Why list? There remain unresolved questions as to how physics (as known by mainstream physicists) apply to and shed light on some fundamental philosophical questions, such as 'what is free will'? Due to the difficulty of the subject, there is a broad range of opinions as to the physical nature of free will. Penrose does a pretty good job of demolishing the first two viewpoints, and so I take that as a starting point. However, if we assume a straight-forward application of Penrose ideas, and really do discover a quantum-to-neural link, e.g. a la Hameroff, there are still unresolved philosphical difficulties related to free will. Thus, another list:
  1. Neural activity is deterministic but unpredictable. Free will doesn't exist. (Free will is an illusory outcome of the 'chinese room', and/or hofstaders conversations with an ant hill.)
  2. Neural activity is non-deterministic (in the quantum sense) but still governed by standard quantum theory applied in standard ways. Free will doesn't exist. (Free will is an illusion. Although our brains may be quantum computers linked into neural nets, and solving/modeling these equations may be harder than modelling the weather or QCD, the system has no more 'free will' than a rain-cloud or a proton does.)
  3. Free will is acknowledged to exist. It appears to live in the manifold between the unchangable, inaccessible past, and the undetermined, unpredictable future. The physics of free will is somehow inexorably tied into the physics of time, viz, why time flows, and why there is a past and future.
There are many uncomfortable philosophical implications of the first two, and I certainly reject them. I think its common sense to reject them. I won't dwell on why in this essay.

I beleive that some version of the third point holds. What might a plausible physical theory be? I dunno, I can guess its some quantum-gravitational thing, where the universe attempts to arrange itself in some consistent order. It mostly manages to do so (ergo, three (or more) spatial dimensions), but is left with some tangled knots that are not resolvable (ergo, low-dimensional leftover, i.e. time). The propogation of these unresolved knots into a self consitent state wwe perceive as the flow of time. The consistent past cannot be made unconsistent, which is why we cannot change history.

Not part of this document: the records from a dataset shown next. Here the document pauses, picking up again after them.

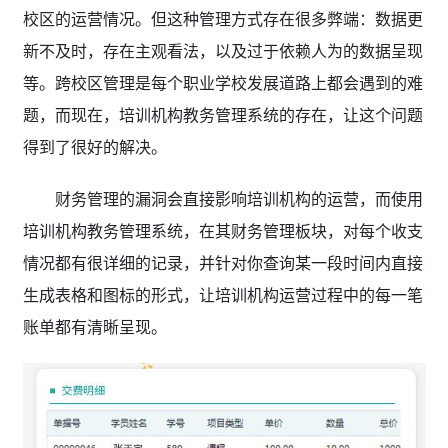
校区的运营情况。但这种管理方式存在很多弊端：数据更
新不及时，存在主观看法，以及过于依赖人为的数据呈现
等。跨校区管理是每个职业学校
发展道路上都会遇到的难
题，而现在，
培训机构教务管理系统
的存在，让这个问题
得到了很好的解决。
财务管理的漏洞会直接影响培训机构的运营，而使用
培训机构教务管理系统
，在其财务管理板块，对每个收支
情况都有很详细的记录，并针对你查询某一段时间内直接
生成表格和图标的形式，让培训机构运营过程中的每一笔
账单都有清晰呈现。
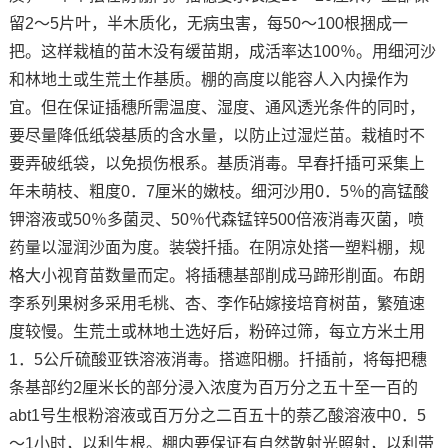
留2～5片叶，半木质化，无病虫害，每50～100根捆成一
把。这样栽植的苗木没有缓苗期，成活率达100％。用细河沙
和林地土或生荒土作基质。棚的高度以能容人入内操作为
宜。但在保证插穗所需温度、湿度、通风透光条件的同时，
要尽量降低纸袋基质的含水量，以防止过湿烂苗。栽植时不
要弄破纸袋，以免损伤根系。基质消毒。早春扦插可采集上
年未萌枝、粗度0．7厘米的嫩枝。细河沙用0．5％的高锰酸
钾溶液或50％多菌灵、50％代森锰锌500倍液消毒灭菌，喷
药量以湿润沙面为度。装袋扦插。在阴凉处搭一塑料棚，规
格大小视育苗数量而定。将插穗基部削成马蹄形削面。布朗
李系列果树多采用毛桃、杏、李作砧嫁接培育树苗，繁殖速
度较慢。生荒土或林地土选好后，粉碎过筛，每立方米土用
1．5公斤硫酸亚铁溶液消毒。搭遮阳棚。扦插前，将每把穗
条基部约2厘米长的部分浸入浓度为百万分之五十至一百的
abt1号生根粉溶液或百万分之二百五十的萘乙酸溶液中0．5
～1小时，以利生根。棚内要保证有自然散射光照射，以利带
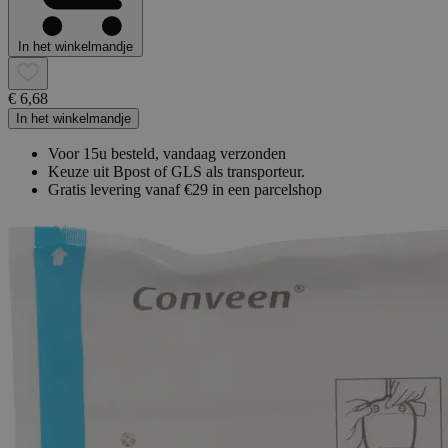
In het winkelmandje
€ 6,68
In het winkelmandje
Voor 15u besteld, vandaag verzonden
Keuze uit Bpost of GLS als transporteur.
Gratis levering vanaf €29 in een parcelshop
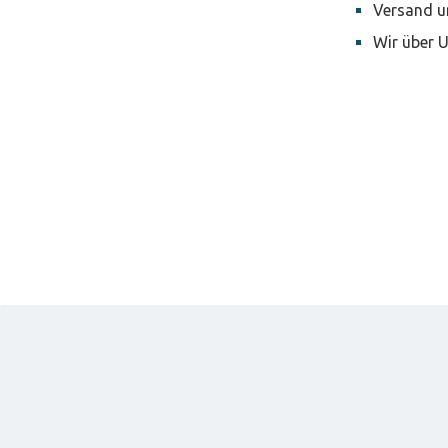
Versand u
Wir über 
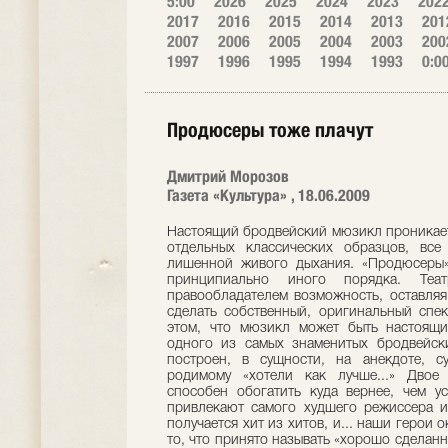
5:00
2026
2025
2024
2023
202
2017
2016
2015
2014
2013
201
2007
2006
2005
2004
2003
200
1997
1996
1995
1994
1993
0:0
Продюсеры тоже плачут
Дмитрий Морозов
Газета «Культура» , 18.06.2009
Настоящий бродвейский мюзикл проникает 
отдельных классических образцов, все
лишенной живого дыхания. «Продюсеры» 
принципиально иного порядка. Те
правообладателем возможность, оставляя
сделать собственный, оригинальный спек
этом, что мюзикл может быть настоящи
одного из самых знаменитых бродвейск
построен, в сущности, на анекдоте, с
родимому «хотели как лучше...» Двое
способен обогатить куда вернее, чем у
привлекают самого худшего режиссера и 
получается хит из хитов, и... наши герои
то, что принято называть «хорошо сделанн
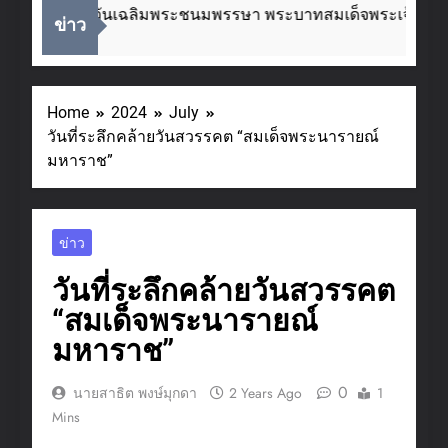
่องในโอกาสวันเฉลิมพระชนมพรรษา พระบาทสมเด็จพระเจ้าอยู่ห
ข่าว
eks Ago
Home
2024
July
วันที่ระลึกคล้ายวันสวรรคต “สมเด็จพระนารายณ์
มหาราช”
ข่าว
วันที่ระลึกคล้ายวันสวรรคต
“สมเด็จพระนารายณ์
มหาราช”
0
นายสาธิต พงษ์มุกดา
2 Years Ago
1
Mins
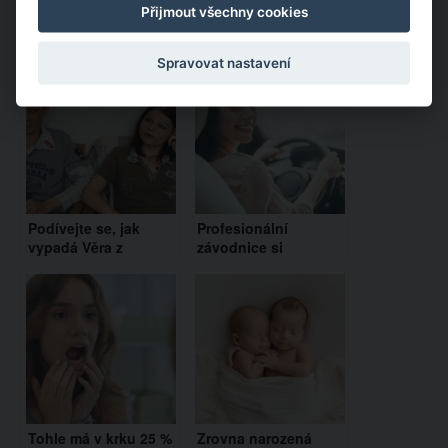
Přijmout všechny cookies
Doporučujeme:
Spravovat nastavení
Podívejte se, jak
Profesionální
vypadá Věra z
závodnice si
Výměny manželek
vystřelila z
dnes. Vzpomínáte si
instruktora autoškoly.
na ni?
Tohle vám zacvičí s
bránicí!
Tohle má v krku 25 %
Zrovna narozená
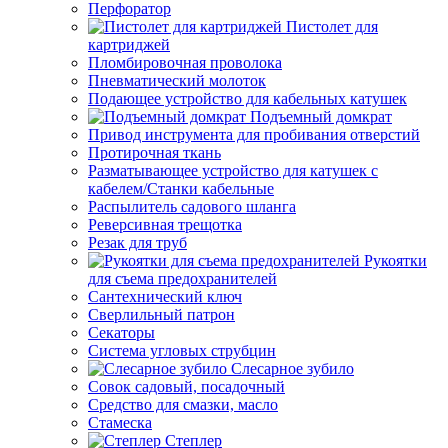
Перфоратор
Пистолет для
картриджей
Пломбировочная проволока
Пневматический молоток
Подающее устройство для кабельных катушек
Подъемный домкрат
Привод инструмента для пробивания отверстий
Протирочная ткань
Разматывающее устройство для катушек с
кабелем/Станки кабельные
Распылитель садового шланга
Реверсивная трещотка
Резак для труб
Рукоятки
для съема предохранителей
Сантехнический ключ
Сверлильный патрон
Секаторы
Система угловых струбцин
Слесарное зубило
Совок садовый, посадочный
Средство для смазки, масло
Стамеска
Степлер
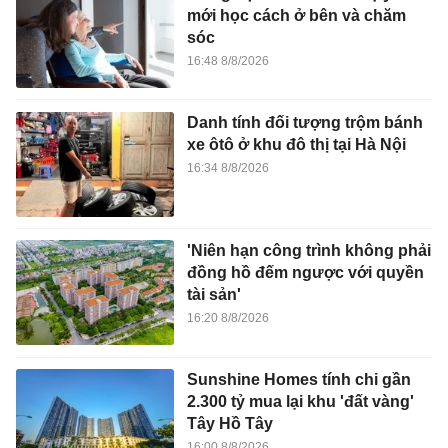
mới học cách ở bên và chăm
sóc
16:48 8/8/2026
Danh tính đối tượng trộm bánh
xe ôtô ở khu đô thị tại Hà Nội
16:34 8/8/2026
'Niên hạn công trình không phải
đồng hồ đếm ngược với quyền
tài sản'
16:20 8/8/2026
Sunshine Homes tính chi gần
2.300 tỷ mua lại khu 'đất vàng'
Tây Hồ Tây
16:00 8/8/2026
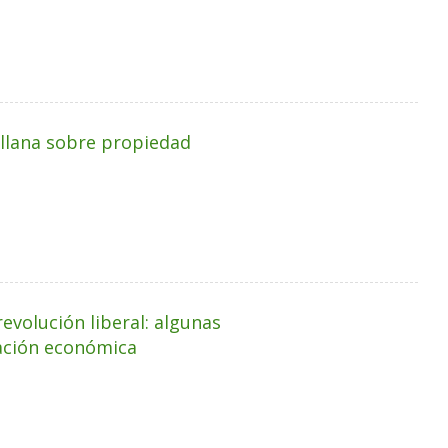
ellana sobre propiedad
evolución liberal: algunas
ación económica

The resolution in the future is fundamentally unknowable, even by the universe itself (for if it was, there'd be no need for time.) This is one metaphysical but plausible answer to the question of 'what is the physics of free will'?

The secondary question follows: If we've acknowledged that free will exists and has a basis in (a yet unknown) mathematical physics, then what other mental phenomena belong to this category (as opposed to mental phenomena that are 'merely psychological/memetic' in some traditional medical/neuroscientific/memetic sense)?

Its socially safe to argue that free will must exist and have some basis in a mathematical/physical reality. Its quite dangerous to argue that a mystical/transcendant experience uses the same physical mechanism to exhibit itself. In part, this is because medical experience with drugs has greatly devalued the experience of (e.g.) Zen, or the (e.g.) Christian mystical experience. There seem to be drugs known to the medical establishment that will induce experiences that are sufficiently similar to the mysitcal experience that skeptics like to handwave along the lines of 'ah so-n-so just has a chemical imbalance that can be treated with a good nights sleep, a proper diet and some good excercise'. That this may be missing the point is argued by Hameroff in his 'more neural than thou' debates. Assuming that there are structures in the brain that interact with the flow of time in the universe, then it shouldn't be surprising that drugs can act as sand in the machinery, leading the brain to perceive alternate realities.

The point here is this: rather than attempting to study how the physics of the flow of time allows for the existance of free will, maybe it would be more fruitful to pick some other, more tractable mystical state? (By which I mean to imply that the beleif in free will, and the perception that it exists is a certain kind of mystical state in itself. By attempting to touch it with rational means, it has a way of melting away: under a microscope, free will evaporates into into a nebulous philosophical je-ne-sais-quoi. But this is just like any mystical experience: it evaporates, and can't really be put into words (e.g. Zen).) Which mysitcal experiences are 'real', in that they touch the raw unfolding of the universe, and which are 'fake' in that they are explainable via disease or hormonal imbalances in the neural netowrk? Are there any 'real' mystical experiences, or is the humdrum daily life as close as we get to the inner workings of the universe?